KYIV (Reuters) – Ukraine marked Friday’s 82nd anniversary of a mass killing, mainly of Jews, in Nazi-occupied Kyiv with an appeal not to forget an event that it said provided the moral basis for opposition to “Russian aggression”.
Nazi forces shot dead nearly 34,000 Jewish men, women and children on Sept. 29-30, 1941 at Babyn Yar, a ravine on the outskirts of Kyiv, after occupying the Ukrainian capital – which was then part of the Soviet Union – during World War Two.
Over the next two years, many more people were killed at Babyn Yar. Most were Jews but the victims also included Roma and non-Jewish Ukrainians, Poles and Russians.
“It is very important to always remember history, not to forget. Because ‘Never again!’ are not empty words,” President Volodymyr Zelenskiy said after leaving a candle at a monument of a Jewish menorah erected at the site to honour the victims.
He spoke with a small group of people gathered at the monument including relatives and descendants of the victims and rabbis from Ukrainian cities.

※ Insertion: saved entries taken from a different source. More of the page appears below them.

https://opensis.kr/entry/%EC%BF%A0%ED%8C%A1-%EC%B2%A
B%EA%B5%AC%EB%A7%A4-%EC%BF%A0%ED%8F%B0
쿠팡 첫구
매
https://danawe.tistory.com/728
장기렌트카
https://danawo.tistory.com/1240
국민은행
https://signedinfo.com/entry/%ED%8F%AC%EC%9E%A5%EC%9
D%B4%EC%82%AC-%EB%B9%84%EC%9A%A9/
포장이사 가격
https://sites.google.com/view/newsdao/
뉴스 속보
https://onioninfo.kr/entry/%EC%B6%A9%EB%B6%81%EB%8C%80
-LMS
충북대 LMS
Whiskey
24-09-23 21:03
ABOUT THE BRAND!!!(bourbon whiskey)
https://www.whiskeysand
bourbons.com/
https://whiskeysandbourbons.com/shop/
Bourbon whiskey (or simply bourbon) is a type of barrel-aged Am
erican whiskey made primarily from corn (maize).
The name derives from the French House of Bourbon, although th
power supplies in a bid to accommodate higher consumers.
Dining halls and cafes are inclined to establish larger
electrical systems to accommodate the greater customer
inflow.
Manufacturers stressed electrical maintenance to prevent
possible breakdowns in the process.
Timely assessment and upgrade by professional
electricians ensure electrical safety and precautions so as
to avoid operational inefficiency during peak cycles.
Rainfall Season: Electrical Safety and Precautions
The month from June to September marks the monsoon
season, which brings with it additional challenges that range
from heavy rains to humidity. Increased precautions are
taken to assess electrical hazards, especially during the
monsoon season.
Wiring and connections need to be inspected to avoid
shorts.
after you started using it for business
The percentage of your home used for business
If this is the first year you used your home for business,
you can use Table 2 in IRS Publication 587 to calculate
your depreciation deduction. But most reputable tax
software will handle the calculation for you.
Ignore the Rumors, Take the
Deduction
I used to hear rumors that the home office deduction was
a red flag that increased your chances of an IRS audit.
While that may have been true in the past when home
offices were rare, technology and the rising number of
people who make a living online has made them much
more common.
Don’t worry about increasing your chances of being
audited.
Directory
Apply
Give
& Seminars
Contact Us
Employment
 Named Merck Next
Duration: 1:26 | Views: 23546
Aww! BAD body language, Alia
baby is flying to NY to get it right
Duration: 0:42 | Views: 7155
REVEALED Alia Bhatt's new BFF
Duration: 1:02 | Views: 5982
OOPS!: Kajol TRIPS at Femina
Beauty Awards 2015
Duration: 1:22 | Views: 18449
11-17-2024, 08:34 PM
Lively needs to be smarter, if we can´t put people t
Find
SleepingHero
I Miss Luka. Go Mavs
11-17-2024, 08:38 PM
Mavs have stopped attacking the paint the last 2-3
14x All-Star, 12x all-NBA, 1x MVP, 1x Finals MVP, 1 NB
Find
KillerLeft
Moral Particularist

The Ukrainian foreign ministry urged the world to prevent such killings happening again and drew attention to Russia’s invasion of Ukraine 19 months ago.
“The memory of Babyn Yar and the slogan ‘Never again’ are the moral basis of humanism and opposition to any forms of aggressive-chauvinistic ideologies, in particular, Russian aggression against Ukraine,” it said in a statement.
Zelenskiy is Ukraine’s first ethnically Jewish president, although he is not publicly religious. Most of his grandfather’s family was killed during World War Two.
Russia launched a full-scale invasion on Ukraine in February 2022, saying the goal of the “special military operation” was to de-nazify and demilitarise its neighbour. Kyiv and its Western allies have accused Russia of an unprovoked land grab.